Feline calicivirus (FCV) highly contagious RNA virus causing upper respiratory tract disease affecting nose, throat, mouth, eyes; occasionally lungs, joints, digestive tract. One of major causes upper respiratory tract disease (URTD) cats, often called "cat flu." FCV spreads easily through direct contact infected cats, respiratory droplets, saliva, eye discharge, contaminated food bowls, litter trays, bedding, grooming equipment, and on human hands. Genetic diversity remarkable with over 50 known strains continuously emerging through viral mutation complicating vaccine development. Typical symptoms include sneezing, nasal discharge, watery eyes, fever (39–40°C/102–104°F), lethargy, loss appetite, mouth ulcers, drooling, gum swelling, difficulty eating, occasionally joint pain and limping. Rare virulent systemic form (VS-FCV) causes facial swelling, skin ulcers, severe pneumonia, jaundice, liver damage, disseminated intravascular coagulation (DIC), mortality rates 30–70 percent. High-risk groups include kittens, unvaccinated cats, shelter animals, boarding facility cats, multi-cat households, immunocompromised cats. Diagnosis usually based medical history and clinical signs; PCR testing, viral culture, blood tests, X-rays confirm diagnosis. No specific antiviral kills FCV; treatment focuses supportive care—intravenous fluids, soft nutritious food, pain medication, antibiotics treating secondary bacterial infections. Most cats recover 7–14 days supportive care; mouth ulcers healing takes longer. Some cats become long-term carriers, continue shedding virus without showing illness, remaining potential infection source (approximately 10 percent household cats shed FCV). Vaccination significantly reduces disease severity; doesn't prevent infection completely due high viral genetic variability. Vaccinated cats can still become infected but typically experience milder illness. Prevention includes vaccination compliance, isolation infected cats, hand hygiene, disinfection equipment, avoiding overcrowding. Prognosis generally good uncomplicated cases; prognosis poor for virulent systemic form. Recurrent stress may trigger virus reactivation carrier cats. Indoor housing reduces exposure risk.

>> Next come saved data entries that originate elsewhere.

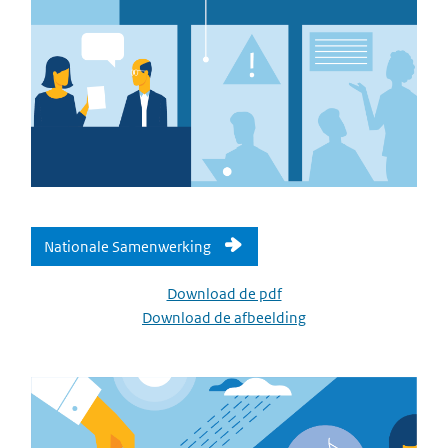
Nationale Samenwerking
Download de pdf
Download de afbeelding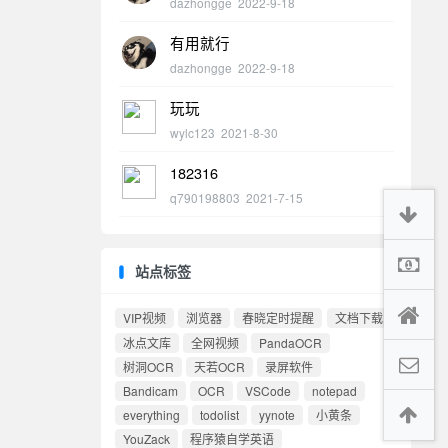
dazhongge
2022-9-18
有用就行
dazhongge
2022-9-18
玩玩
wylc123
2021-8-30
182316
q790198803
2021-7-15
站点标签
VIP视频
浏览器
春晓定时提醒
文档下载
冰点文库
全网视频
PandaOCR
树洞OCR
天若OCR
录屏软件
Bandicam
OCR
VSCode
notepad
everything
todolist
yynote
小黄条
YouZack
程序猿自学英语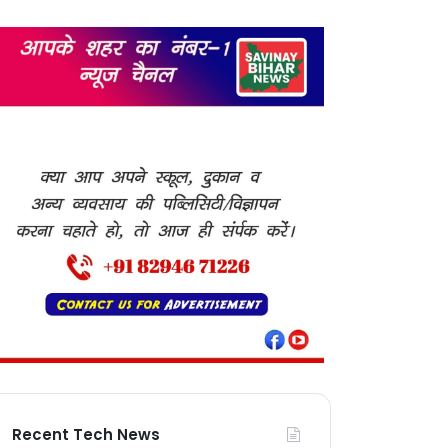
Recent Tech News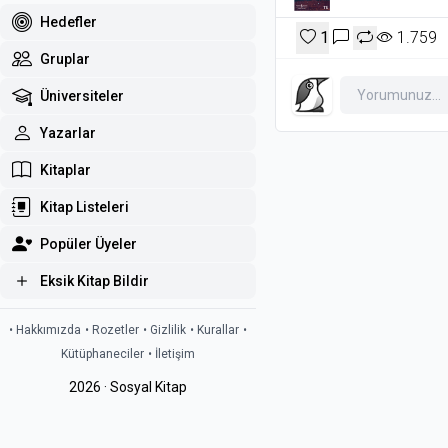
Hedefler
1
1.759
Gruplar
Üniversiteler
Yazarlar
Kitaplar
Kitap Listeleri
Popüler Üyeler
Eksik Kitap Bildir
• Hakkımızda
• Rozetler
• Gizlilik
• Kurallar
•
Kütüphaneciler
• İletişim
2026 · Sosyal Kitap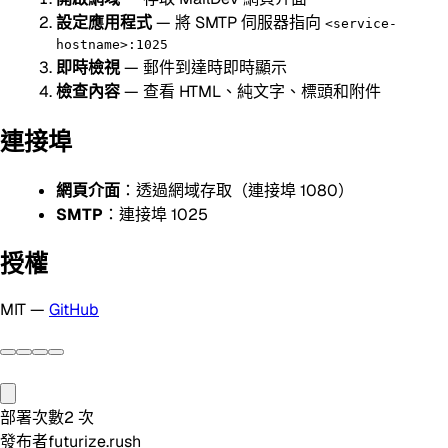
設定應用程式
— 將 SMTP 伺服器指向
<service-
hostname>:1025
即時檢視
— 郵件到達時即時顯示
檢查內容
— 查看 HTML、純文字、標頭和附件
連接埠
網頁介面
：透過網域存取（連接埠 1080）
SMTP
：連接埠 1025
授權
MIT —
GitHub
部署次數
2
次
發布者
futurize.rush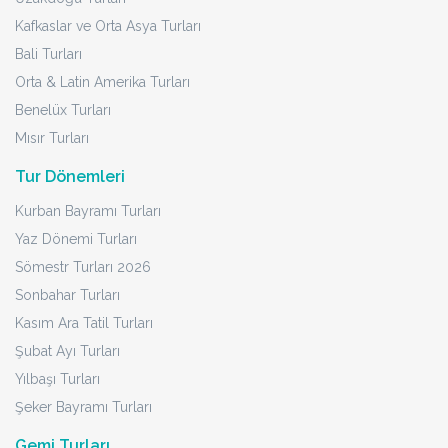
Kafkaslar ve Orta Asya Turları
Bali Turları
Orta & Latin Amerika Turları
Benelüx Turları
Mısır Turları
Tur Dönemleri
Kurban Bayramı Turları
Yaz Dönemi Turları
Sömestr Turları 2026
Sonbahar Turları
Kasım Ara Tatil Turları
Şubat Ayı Turları
Yılbaşı Turları
Şeker Bayramı Turları
Gemi Turları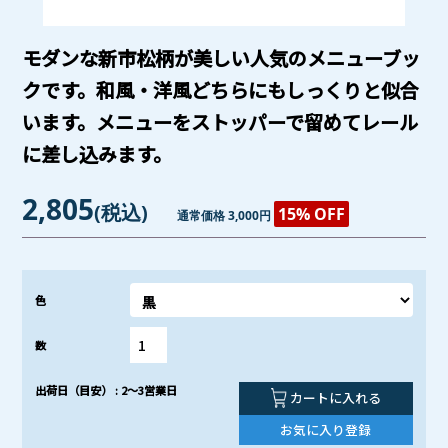
モダンな新市松柄が美しい人気のメニューブッ
クです。和風・洋風どちらにもしっくりと似合
います。メニューをストッパーで留めてレール
に差し込みます。
2,805
(税込)
15% OFF
通常価格 3,000円
色
数
出荷日（目安） : 2～3営業日
カートに入れる
お気に入り登録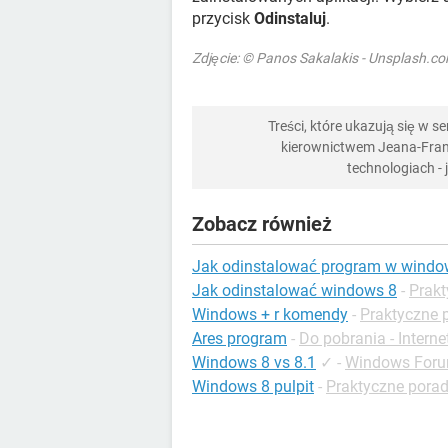
przycisk
Odinstaluj
.
Zdjęcie: © Panos Sakalakis - Unsplash.c
Treści, które ukazują się w 
kierownictwem Jeana-Franç
technologiach -
Zobacz również
Jak odinstalować program w windo
Jak odinstalować windows 8
-
Prakt
Windows + r komendy
-
Praktyczne 
Ares program
-
Do pobrania - Interne
Windows 8 vs 8.1
✓
-
Windows For
Windows 8 pulpit
-
Praktyczne pora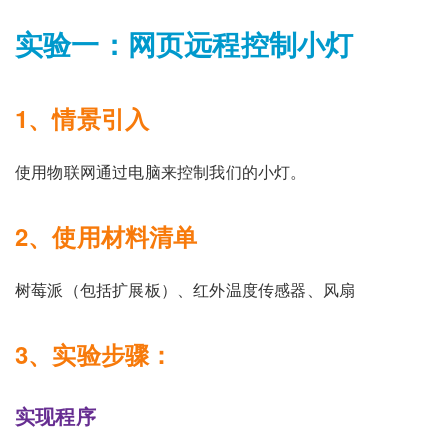
实验一：网页远程控制小灯
1、情景引入
使用物联网通过电脑来控制我们的小灯。
2、使用材料清单
树莓派（包括扩展板）、红外温度传感器、风扇
3、实验步骤：
实现程序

This guide based on research from PetMD, VCA Animal Hospitals, Cats.com, Cat Fanciers Association, MDPI Animals journal, National Centre for Biotechnology Information (NCBI), peer-reviewed veterinary journals on FCV pathogenesis, epidemiology, molecular characterization. Caliciviridae family definition: large family viruses infecting wide range vertebrate animals including rabbits, livestock, reptiles, birds, amphibians. FCV genome structure: approximately 7.7 kilobases (kb); single-stranded positive-sense RNA encoding three open reading frames (ORFs). ORF1 encodes non-structural proteins; ORF2 encodes major capsid protein VP1; ORF3 encodes minor capsid protein VP2. Vesivirus genus: FCV belongs genus Vesivirus within Caliciviridae; other vesivuses infect marine mammals, swine. High mutation rate: FCV exhibits high genetic variability contributes emergence new strains; different strains show different virulence antigenic properties. GII genotype: recent research identifies GII FCV genotype dominant Asia; other genotypes documented Europe, Americas. Viral persistence: FCV can persist lymphoid tissues even vaccinated cats; stress environmental changes may trigger recrudescence. Gingivostomatitis definition: severe inflammatory condition involving gums and oral mucous membranes. Hyperesthesia definition: increased sensitivity touch; sign FCV joint involvement. Limping syndrome: rare outcome FCV infection characterized stiffness, muscle soreness, mild joint pain; can occur both kittens and older cats. Co-infections: FCV often co-infects herpesvirus (FHV-1) or parvovirus (FPV) complicating clinical presentation outcomes. PCR sensitivity: PCR testing highly sensitive specific for detecting FCV genetic material; gold standard diagnosis. Supportive care timing: early aggressive supportive care improves outcomes reduces mortality risk.